### WHAT THE TASK ASKS
Only the pictures are dropped; the lines of the material that follow are returned exactly.

### EXTRACTED RECORDS
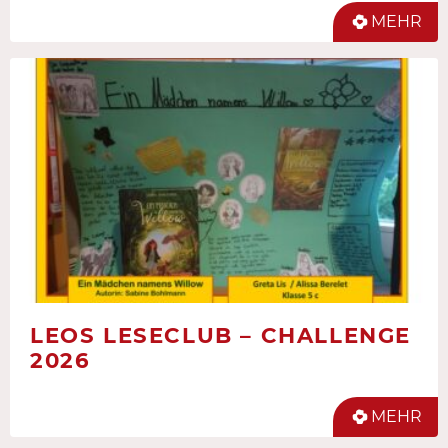
MEHR
LEOS LESECLUB – CHALLENGE
2026
MEHR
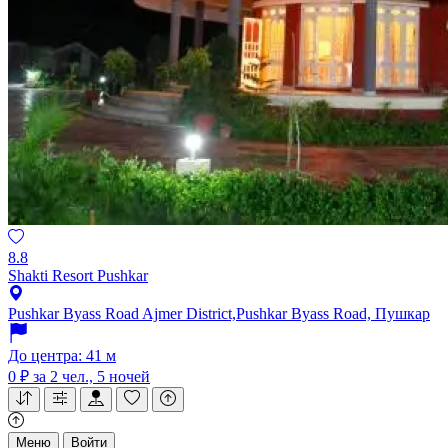
8.8
Shakti Resort Pushkar
Pushkar Byass Road Ajmer District,Pushkar Byass Road, Пушкар
До центра: 41 м
0 ₽
за 2 чел., 5 ночей
Меню
Войти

### RESPONSE FOR THIS EXERCISE
MEHR
LEOS LESECLUB – CHALLENGE
2026
MEHR
8.8
Shakti Resort Pushkar
Pushkar Byass Road Ajmer District,Pushkar Byass Road, Пушкар
До центра: 41 м
0 ₽
за 2 чел., 5 ночей
Меню
Войти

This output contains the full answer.